Notre groupe clinique est composé de sujets souffrant de troubles impliquant des difficultés relationnelles, dont on peut supposer qu’elles sont reliées à des difficultés du fonctionnement général, et en particulier, des relations d’objet. C’est le cas pour les sujets souffrant de phobie sociale qui présentent des angoisses relationnelles, des réflexes d’évitement et une estime de soi particulièrement faible (Biran et Reese, 2007; Joorman et Gotlib, 2006; Pinto-Gouveia, Castilho, Galhardo, et Cunha, 2006; Young, 1999).

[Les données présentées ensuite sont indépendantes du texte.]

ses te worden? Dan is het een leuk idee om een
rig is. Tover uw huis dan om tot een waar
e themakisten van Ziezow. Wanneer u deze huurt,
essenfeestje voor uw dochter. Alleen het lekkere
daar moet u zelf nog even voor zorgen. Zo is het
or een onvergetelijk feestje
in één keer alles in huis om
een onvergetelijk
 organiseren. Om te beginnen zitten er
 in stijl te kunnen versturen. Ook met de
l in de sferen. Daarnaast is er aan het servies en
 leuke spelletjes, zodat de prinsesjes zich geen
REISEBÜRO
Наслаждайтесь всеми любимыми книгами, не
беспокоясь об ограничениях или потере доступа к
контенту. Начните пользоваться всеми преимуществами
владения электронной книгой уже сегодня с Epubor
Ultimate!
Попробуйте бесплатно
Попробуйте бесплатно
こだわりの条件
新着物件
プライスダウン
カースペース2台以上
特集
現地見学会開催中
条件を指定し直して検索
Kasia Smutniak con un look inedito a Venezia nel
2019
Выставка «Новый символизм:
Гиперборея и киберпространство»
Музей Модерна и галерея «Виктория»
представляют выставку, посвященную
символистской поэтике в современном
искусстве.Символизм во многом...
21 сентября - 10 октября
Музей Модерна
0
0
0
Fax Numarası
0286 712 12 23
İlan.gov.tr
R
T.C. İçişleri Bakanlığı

C’est le cas aussi des sujets souffrant de troubles borderline, qui présentent une importante instabilité relationnelle et émotionnelle (Ackerman, Clemence, Weatherill, et Hilsenroth, 1999; Kernberg, 2004; Westen et al., 1990a). C’est le cas, enfin, des sujets souffrant de troubles schizophréniques en raison, entre autres, de leurs difficultés cognitives, en particulier en ce qui concerne les habiletés et les cognitions sociales qui impactent leur capacité à initier et maintenir des relations stables (Bell et Bruscato, 2002; Delteil, 1961; Racamier, 1980, Stein et al., 2012).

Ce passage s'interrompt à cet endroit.